**Task to complete**: Retype only the lines running from the beginning of the entries below to the line with "Giựt mọi chuông trời", both included. Do not include pictures.

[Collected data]
● ● ●

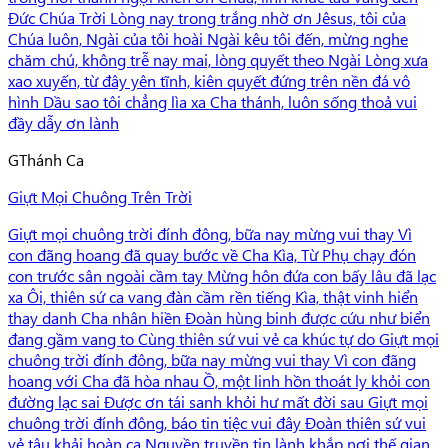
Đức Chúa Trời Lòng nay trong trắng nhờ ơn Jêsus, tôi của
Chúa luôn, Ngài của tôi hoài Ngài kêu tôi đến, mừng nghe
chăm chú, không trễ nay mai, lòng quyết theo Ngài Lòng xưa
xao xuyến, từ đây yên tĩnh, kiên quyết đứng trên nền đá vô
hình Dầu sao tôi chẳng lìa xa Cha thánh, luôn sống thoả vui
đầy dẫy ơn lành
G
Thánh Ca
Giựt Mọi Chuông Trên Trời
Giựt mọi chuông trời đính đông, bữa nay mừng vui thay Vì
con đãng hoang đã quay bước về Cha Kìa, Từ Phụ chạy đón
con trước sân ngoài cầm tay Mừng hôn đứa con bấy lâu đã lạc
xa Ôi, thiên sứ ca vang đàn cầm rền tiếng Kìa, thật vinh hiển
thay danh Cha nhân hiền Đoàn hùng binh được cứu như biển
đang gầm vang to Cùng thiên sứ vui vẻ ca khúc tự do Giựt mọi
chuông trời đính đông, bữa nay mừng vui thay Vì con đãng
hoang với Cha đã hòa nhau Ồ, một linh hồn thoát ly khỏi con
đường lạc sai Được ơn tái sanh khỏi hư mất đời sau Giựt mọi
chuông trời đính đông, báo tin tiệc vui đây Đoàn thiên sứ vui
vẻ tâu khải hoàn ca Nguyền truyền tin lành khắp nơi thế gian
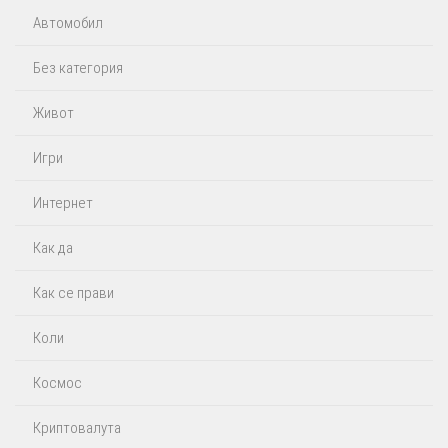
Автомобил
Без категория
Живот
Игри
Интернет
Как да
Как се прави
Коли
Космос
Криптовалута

● ● ●

**Result of the task**:
Đức Chúa Trời Lòng nay trong trắng nhờ ơn Jêsus, tôi của
Chúa luôn, Ngài của tôi hoài Ngài kêu tôi đến, mừng nghe
chăm chú, không trễ nay mai, lòng quyết theo Ngài Lòng xưa
xao xuyến, từ đây yên tĩnh, kiên quyết đứng trên nền đá vô
hình Dầu sao tôi chẳng lìa xa Cha thánh, luôn sống thoả vui
đầy dẫy ơn lành
G
Thánh Ca
Giựt Mọi Chuông Trên Trời
Giựt mọi chuông trời đính đông, bữa nay mừng vui thay Vì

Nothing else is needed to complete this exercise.